Patients are suing doctors up to 50 years after they received treatment, a survey has found.
Doctors need to keep good records
The Medical Defence Union (MDU) found that in the past 15 years, 557 doctors had been involved in negligence claims with a delay of at least 20 years.
In one cases the estate of a doctor who had died was sued 53 years after the treatment in question.
This claim was discontinued and of the 557 claims made late, only 8% led to
compensation being paid out.
However, the MDU said it had paid out more than £3 million in compensation to patients making delayed claims.
In one case a pay-out of £867,000 was awarded to a patient who suffered brain damage following a delay in diagnosing meningitis in the 1950s.
Good records important
Dr John Williamson, MDU senior medical claims handler, said the cases
highlighted the need for doctors to keep good records and have them to hand for as long as possible.
"This analysis shows that while doctors being sued for treatment or advice
they gave 30 or 40 years previously is not the norm, it is by no means unique.

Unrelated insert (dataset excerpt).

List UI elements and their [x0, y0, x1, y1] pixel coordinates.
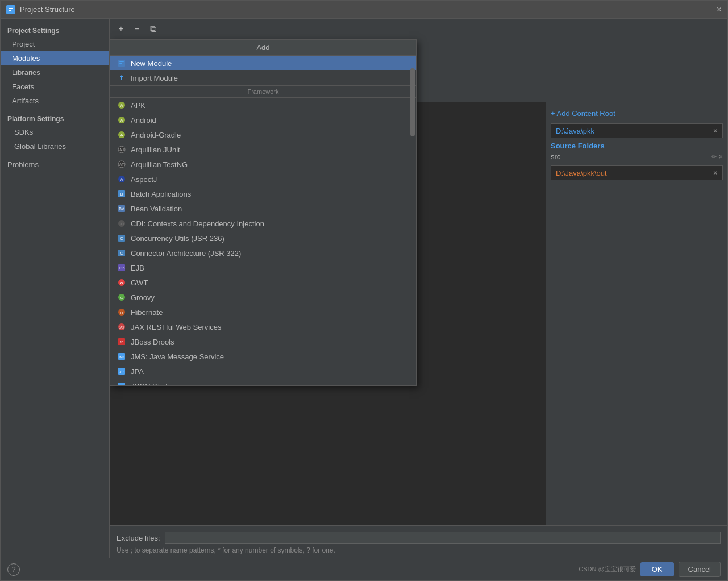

"Above all, this analysis illustrates the importance of doctors keeping good
records - not only as part of good patient care, but because it can help in the
event of a claim.
"Receiving a negligence claim is distressing enough for doctors, but to try
to remember a case you were involved in 20, 30 or 40 years ago can add to the worry, particularly as most doctors will have seen thousands of patients in the intervening years."
Dr Williamson said as a rule there was a limit of three years from the time a
patient was aware of an injury for a claim to be made.
But he added: "This rule only applies to competent adult claimants.
"Children with cerebral palsy after delivery, neurological damage following
meningitis or other brain-injured patients do not have such time limits on their
claims while they are alive."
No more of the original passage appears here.